EXERCISE DATA:
******************************
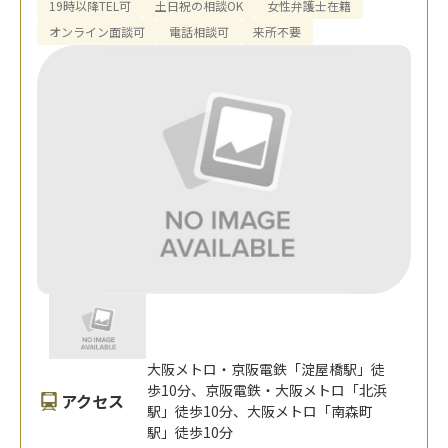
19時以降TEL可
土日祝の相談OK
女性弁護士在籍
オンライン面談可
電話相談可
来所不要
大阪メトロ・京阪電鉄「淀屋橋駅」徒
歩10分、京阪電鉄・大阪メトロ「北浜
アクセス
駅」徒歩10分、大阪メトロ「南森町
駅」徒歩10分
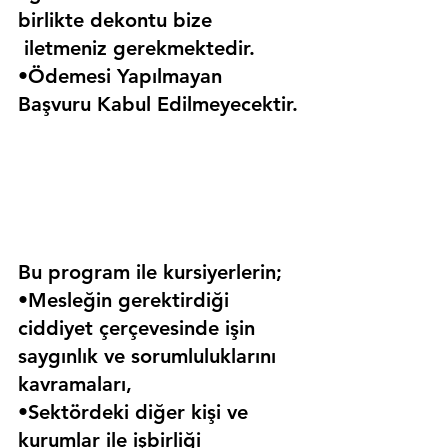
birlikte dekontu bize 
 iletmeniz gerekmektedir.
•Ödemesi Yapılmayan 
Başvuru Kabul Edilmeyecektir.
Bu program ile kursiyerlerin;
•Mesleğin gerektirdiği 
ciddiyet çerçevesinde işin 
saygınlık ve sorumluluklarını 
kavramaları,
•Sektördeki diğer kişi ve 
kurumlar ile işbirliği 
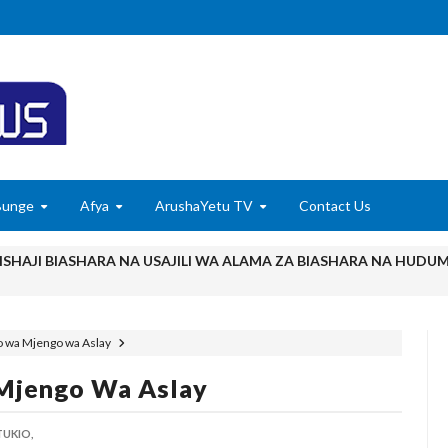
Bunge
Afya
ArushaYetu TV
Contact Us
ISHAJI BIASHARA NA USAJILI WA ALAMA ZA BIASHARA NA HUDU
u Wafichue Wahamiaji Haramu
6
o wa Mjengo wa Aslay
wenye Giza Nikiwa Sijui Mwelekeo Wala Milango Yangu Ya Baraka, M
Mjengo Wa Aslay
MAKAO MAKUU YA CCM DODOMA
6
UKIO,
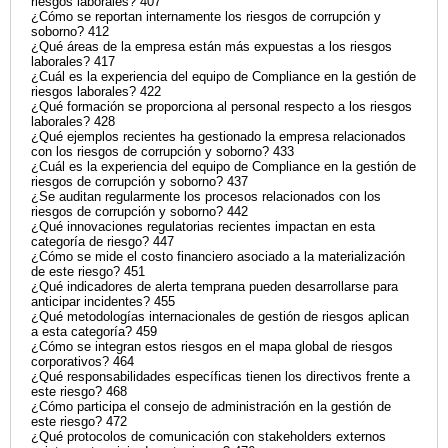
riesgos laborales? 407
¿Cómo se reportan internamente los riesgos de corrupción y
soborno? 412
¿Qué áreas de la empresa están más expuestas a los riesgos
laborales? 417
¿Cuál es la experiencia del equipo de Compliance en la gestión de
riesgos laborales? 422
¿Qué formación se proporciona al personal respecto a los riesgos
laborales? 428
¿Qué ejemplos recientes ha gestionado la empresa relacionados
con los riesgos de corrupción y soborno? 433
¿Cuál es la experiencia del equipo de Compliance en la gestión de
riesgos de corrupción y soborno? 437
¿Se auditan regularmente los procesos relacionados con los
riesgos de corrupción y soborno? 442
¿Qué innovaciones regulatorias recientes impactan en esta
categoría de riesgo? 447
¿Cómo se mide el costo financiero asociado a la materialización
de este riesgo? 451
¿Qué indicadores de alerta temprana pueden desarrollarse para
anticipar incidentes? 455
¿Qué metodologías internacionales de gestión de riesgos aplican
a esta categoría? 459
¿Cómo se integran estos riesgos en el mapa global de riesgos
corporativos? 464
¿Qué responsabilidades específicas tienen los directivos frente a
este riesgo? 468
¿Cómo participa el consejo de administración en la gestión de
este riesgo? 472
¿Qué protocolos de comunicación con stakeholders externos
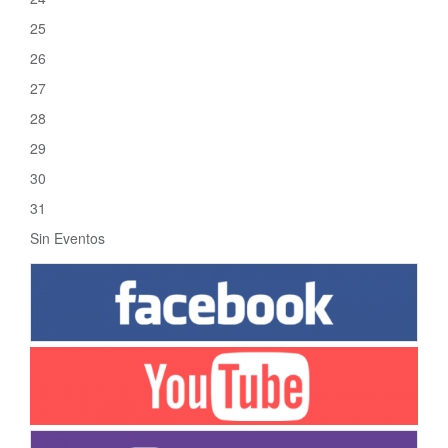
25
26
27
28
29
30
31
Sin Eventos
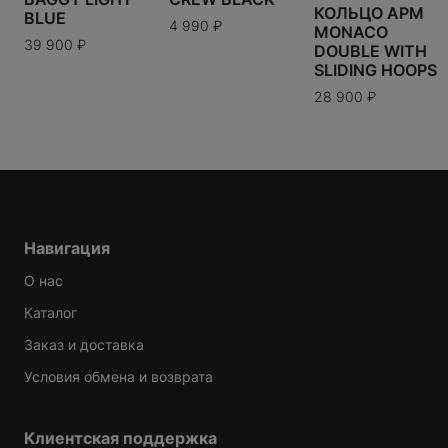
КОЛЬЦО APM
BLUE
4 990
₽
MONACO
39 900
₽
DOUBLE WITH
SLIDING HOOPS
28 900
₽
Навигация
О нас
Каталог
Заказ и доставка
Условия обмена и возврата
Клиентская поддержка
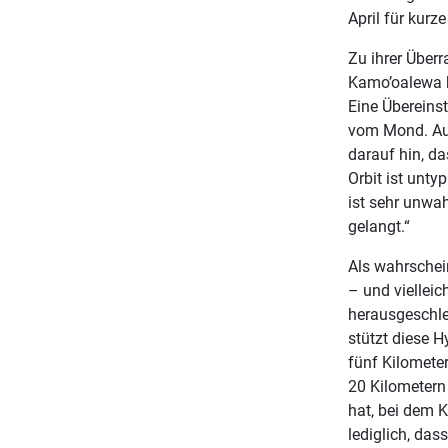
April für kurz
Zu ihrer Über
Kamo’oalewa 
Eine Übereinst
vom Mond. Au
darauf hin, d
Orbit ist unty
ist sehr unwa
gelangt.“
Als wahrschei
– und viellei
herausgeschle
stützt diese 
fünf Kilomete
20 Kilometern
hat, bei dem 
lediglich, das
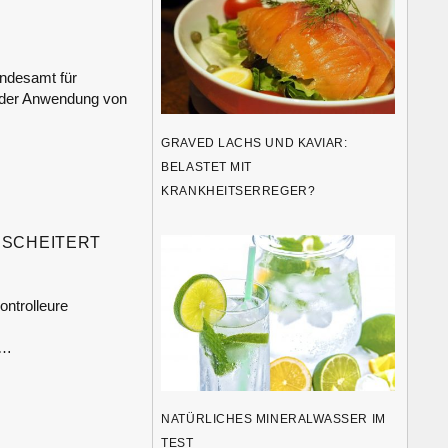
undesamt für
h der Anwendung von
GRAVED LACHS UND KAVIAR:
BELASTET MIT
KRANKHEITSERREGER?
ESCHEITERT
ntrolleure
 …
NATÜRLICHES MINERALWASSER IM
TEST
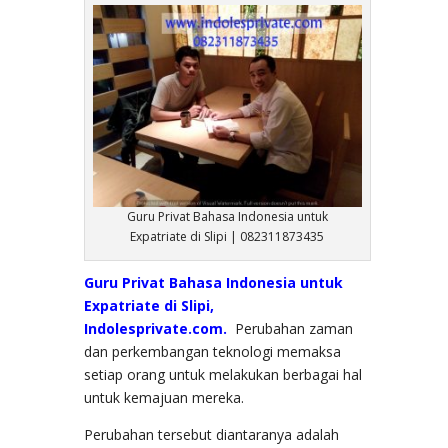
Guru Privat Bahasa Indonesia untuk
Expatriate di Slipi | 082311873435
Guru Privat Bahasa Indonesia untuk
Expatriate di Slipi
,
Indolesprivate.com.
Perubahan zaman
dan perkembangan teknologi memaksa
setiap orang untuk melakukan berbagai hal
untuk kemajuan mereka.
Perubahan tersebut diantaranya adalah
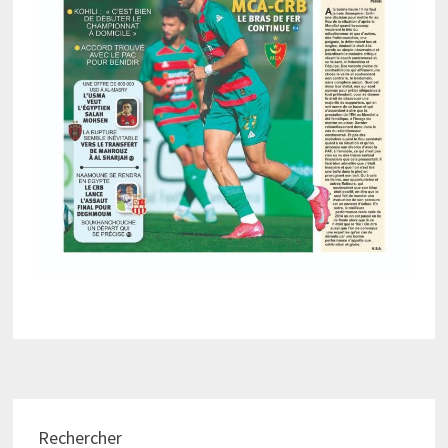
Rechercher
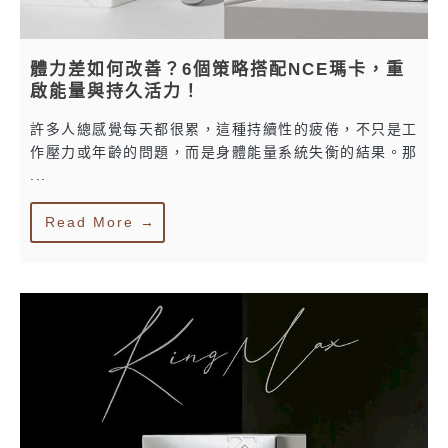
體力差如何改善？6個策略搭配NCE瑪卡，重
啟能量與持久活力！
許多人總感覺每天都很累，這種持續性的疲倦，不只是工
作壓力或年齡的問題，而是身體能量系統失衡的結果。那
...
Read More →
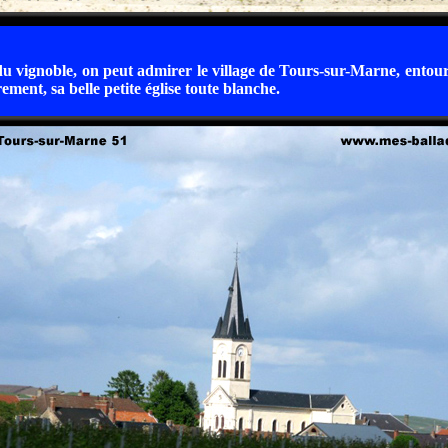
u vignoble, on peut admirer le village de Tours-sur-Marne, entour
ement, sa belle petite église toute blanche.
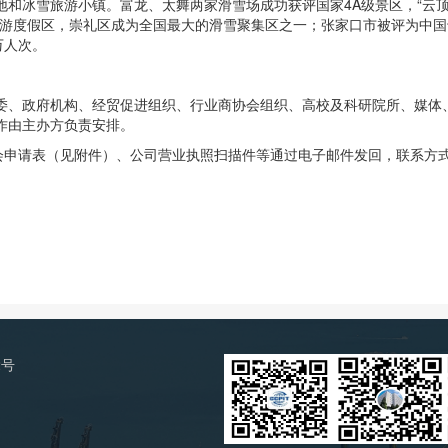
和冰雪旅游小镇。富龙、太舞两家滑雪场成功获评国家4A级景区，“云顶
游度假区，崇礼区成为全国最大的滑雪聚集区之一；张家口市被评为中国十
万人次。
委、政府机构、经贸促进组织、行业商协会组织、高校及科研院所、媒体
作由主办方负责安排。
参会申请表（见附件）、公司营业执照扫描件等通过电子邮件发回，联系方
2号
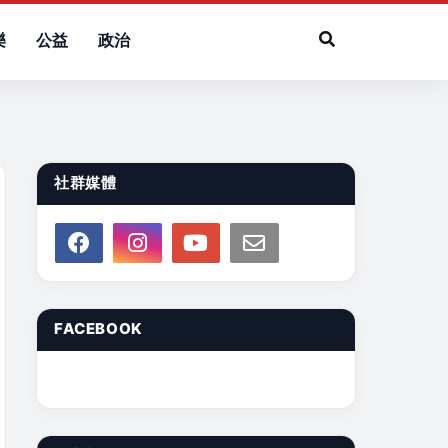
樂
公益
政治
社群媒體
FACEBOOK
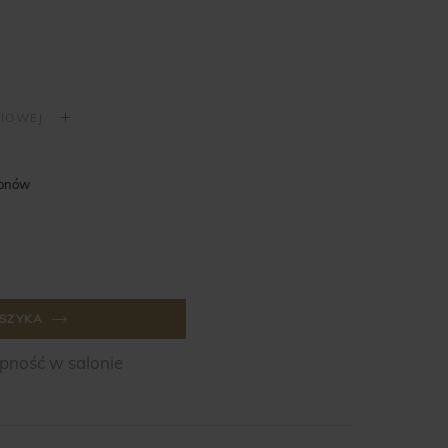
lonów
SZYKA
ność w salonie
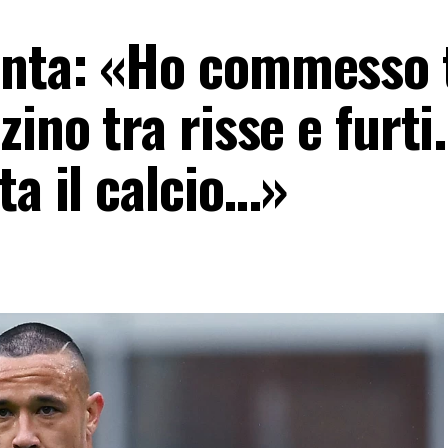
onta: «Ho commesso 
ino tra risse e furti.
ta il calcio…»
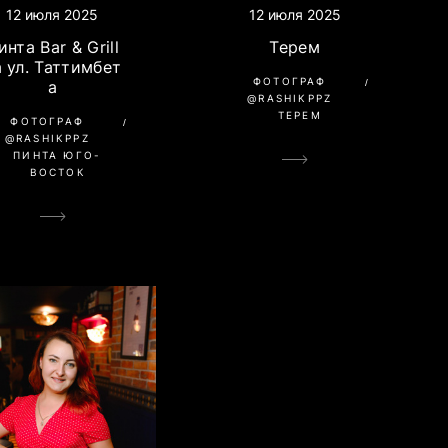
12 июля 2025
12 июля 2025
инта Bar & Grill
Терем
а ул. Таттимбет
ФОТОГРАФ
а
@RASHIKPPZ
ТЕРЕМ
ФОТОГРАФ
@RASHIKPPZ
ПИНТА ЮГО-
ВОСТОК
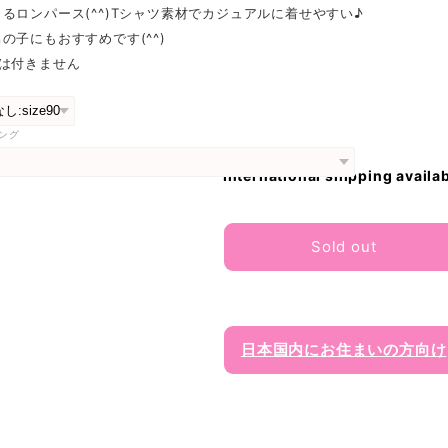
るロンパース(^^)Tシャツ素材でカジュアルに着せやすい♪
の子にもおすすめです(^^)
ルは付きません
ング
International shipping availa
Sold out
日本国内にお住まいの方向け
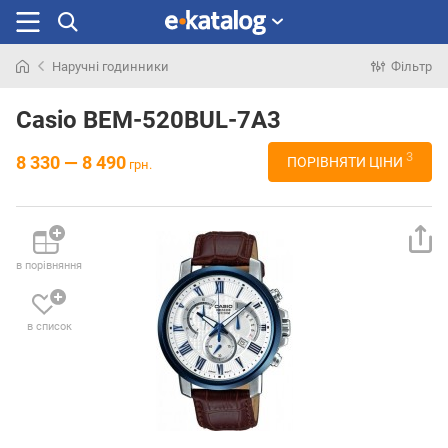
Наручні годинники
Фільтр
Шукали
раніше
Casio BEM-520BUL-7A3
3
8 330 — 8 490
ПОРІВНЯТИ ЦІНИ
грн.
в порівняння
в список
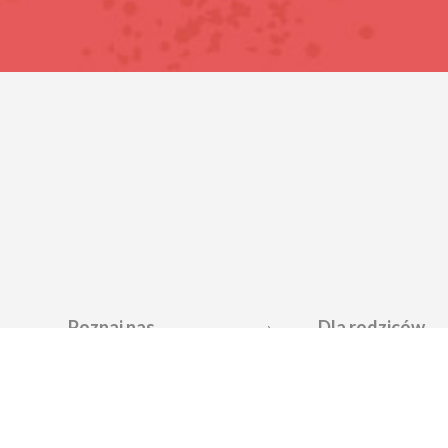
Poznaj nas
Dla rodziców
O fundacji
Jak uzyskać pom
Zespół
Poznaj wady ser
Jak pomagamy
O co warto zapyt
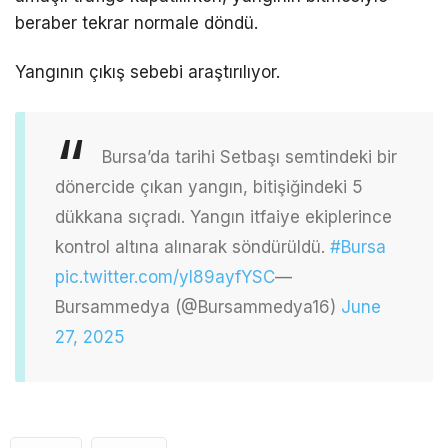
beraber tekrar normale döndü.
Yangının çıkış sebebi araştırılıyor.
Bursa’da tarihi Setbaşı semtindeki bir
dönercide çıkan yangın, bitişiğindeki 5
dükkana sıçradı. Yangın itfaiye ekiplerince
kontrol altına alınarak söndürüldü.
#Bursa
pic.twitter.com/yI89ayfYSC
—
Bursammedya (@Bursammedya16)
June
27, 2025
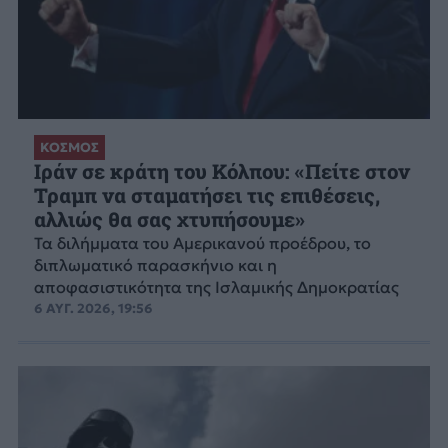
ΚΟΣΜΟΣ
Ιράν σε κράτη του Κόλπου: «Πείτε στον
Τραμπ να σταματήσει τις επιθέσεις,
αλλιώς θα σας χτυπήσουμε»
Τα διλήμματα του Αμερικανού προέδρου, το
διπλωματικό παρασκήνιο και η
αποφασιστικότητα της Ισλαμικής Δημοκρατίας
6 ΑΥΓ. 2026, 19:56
******************************
DESCRIPTION OF THE TASK: Write out all the material above exactly, with no image carried over.

RESULT:
19時以降TEL可
土日祝の相談OK
女性弁護士在籍
オンライン面談可
電話相談可
来所不要
大阪メトロ・京阪電鉄「淀屋橋駅」徒
歩10分、京阪電鉄・大阪メトロ「北浜
アクセス
駅」徒歩10分、大阪メトロ「南森町
駅」徒歩10分
birlikte dekontu bize 
 iletmeniz gerekmektedir.
•Ödemesi Yapılmayan 
Başvuru Kabul Edilmeyecektir.
Bu program ile kursiyerlerin;
•Mesleğin gerektirdiği 
ciddiyet çerçevesinde işin 
saygınlık ve sorumluluklarını 
kavramaları,
•Sektördeki diğer kişi ve 
kurumlar ile işbirliği 
Bunge
Afya
ArushaYetu TV
Contact Us
ISHAJI BIASHARA NA USAJILI WA ALAMA ZA BIASHARA NA HUDU
u Wafichue Wahamiaji Haramu
6
o wa Mjengo wa Aslay
wenye Giza Nikiwa Sijui Mwelekeo Wala Milango Yangu Ya Baraka, M
Mjengo Wa Aslay
MAKAO MAKUU YA CCM DODOMA
6
UKIO,
riesgos laborales? 407
¿Cómo se reportan internamente los riesgos de corrupción y
soborno? 412
¿Qué áreas de la empresa están más expuestas a los riesgos
laborales? 417
¿Cuál es la experiencia del equipo de Compliance en la gestión de
riesgos laborales? 422
¿Qué formación se proporciona al personal respecto a los riesgos
laborales? 428
¿Qué ejemplos recientes ha gestionado la empresa relacionados
con los riesgos de corrupción y soborno? 433
¿Cuál es la experiencia del equipo de Compliance en la gestión de
riesgos de corrupción y soborno? 437
¿Se auditan regularmente los procesos relacionados con los
riesgos de corrupción y soborno? 442
¿Qué innovaciones regulatorias recientes impactan en esta
categoría de riesgo? 447
¿Cómo se mide el costo financiero asociado a la materialización
de este riesgo? 451
¿Qué indicadores de alerta temprana pueden desarrollarse para
anticipar incidentes? 455
¿Qué metodologías internacionales de gestión de riesgos aplican
a esta categoría? 459
¿Cómo se integran estos riesgos en el mapa global de riesgos
corporativos? 464
¿Qué responsabilidades específicas tienen los directivos frente a
este riesgo? 468
¿Cómo participa el consejo de administración en la gestión de
este riesgo? 472
¿Qué protocolos de comunicación con stakeholders externos
25
26
27
28
29
30
31
Sin Eventos
КОЛЬЦО APM
BLUE
4 990
₽
MONACO
39 900
₽
DOUBLE WITH
SLIDING HOOPS
28 900
₽
Навигация
О нас
Каталог
Заказ и доставка
Условия обмена и возврата
Клиентская поддержка
April für kurz
Zu ihrer Über
Kamo’oalewa 
Eine Übereinst
vom Mond. Au
darauf hin, d
Orbit ist unty
ist sehr unwa
gelangt.“
Als wahrschei
– und viellei
herausgeschle
stützt diese 
fünf Kilomete
20 Kilometern
hat, bei dem 
lediglich, das
undesamt für
h der Anwendung von
GRAVED LACHS UND KAVIAR:
BELASTET MIT
KRANKHEITSERREGER?
ESCHEITERT
ntrolleure
 …
NATÜRLICHES MINERALWASSER IM
TEST
Guru Privat Bahasa Indonesia untuk
Expatriate di Slipi | 082311873435
Guru Privat Bahasa Indonesia untuk
Expatriate di Slipi
,
Indolesprivate.com.
Perubahan zaman
dan perkembangan teknologi memaksa
setiap orang untuk melakukan berbagai hal
untuk kemajuan mereka.
Perubahan tersebut diantaranya adalah
Rechercher
體力差如何改善？6個策略搭配NCE瑪卡，重
啟能量與持久活力！
許多人總感覺每天都很累，這種持續性的疲倦，不只是工
作壓力或年齡的問題，而是身體能量系統失衡的結果。那
...
Read More →
u vignoble, on peut admirer le village de Tours-sur-Marne, entour
ement, sa belle petite église toute blanche.
和冰雪旅游小镇。富龙、太舞两家滑雪场成功获评国家4A级景区，“云顶
游度假区，崇礼区成为全国最大的滑雪聚集区之一；张家口市被评为中国十
万人次。
委、政府机构、经贸促进组织、行业商协会组织、高校及科研院所、媒体
作由主办方负责安排。
参会申请表（见附件）、公司营业执照扫描件等通过电子邮件发回，联系方
2号
樂
公益
政治
社群媒體
FACEBOOK
lonów
SZYKA
ność w salonie
onta: «Ho commesso 
ino tra risse e furti.
ta il calcio…»
12 июля 2025
12 июля 2025
инта Bar & Grill
Терем
а ул. Таттимбет
ФОТОГРАФ
а
@RASHIKPPZ
ТЕРЕМ
ФОТОГРАФ
@RASHIKPPZ
ПИНТА ЮГО-
ВОСТОК
るロンパース(^^)Tシャツ素材でカジュアルに着せやすい♪
の子にもおすすめです(^^)
ルは付きません
ング
International shipping availa
Sold out
日本国内にお住まいの方向け
Наручні годинники
Фільтр
Шукали
раніше
Casio BEM-520BUL-7A3
3
8 330 — 8 490
ПОРІВНЯТИ ЦІНИ
грн.
в порівняння
в список
Poznaj nas
Dla rodziców
O fundacji
Jak uzyskać pom
Zespół
Poznaj wady ser
Jak pomagamy
O co warto zapyt
beraber tekrar normale döndü.
Yangının çıkış sebebi araştırılıyor.
Bursa’da tarihi Setbaşı semtindeki bir
dönercide çıkan yangın, bitişiğindeki 5
dükkana sıçradı. Yangın itfaiye ekiplerince
kontrol altına alınarak söndürüldü.
#Bursa
pic.twitter.com/yI89ayfYSC
—
Bursammedya (@Bursammedya16)
June
27, 2025
ΚΟΣΜΟΣ
Ιράν σε κράτη του Κόλπου: «Πείτε στον
Τραμπ να σταματήσει τις επιθέσεις,
αλλιώς θα σας χτυπήσουμε»
Τα διλήμματα του Αμερικανού προέδρου, το
διπλωματικό παρασκήνιο και η
αποφασιστικότητα της Ισλαμικής Δημοκρατίας
6 ΑΥΓ. 2026, 19:56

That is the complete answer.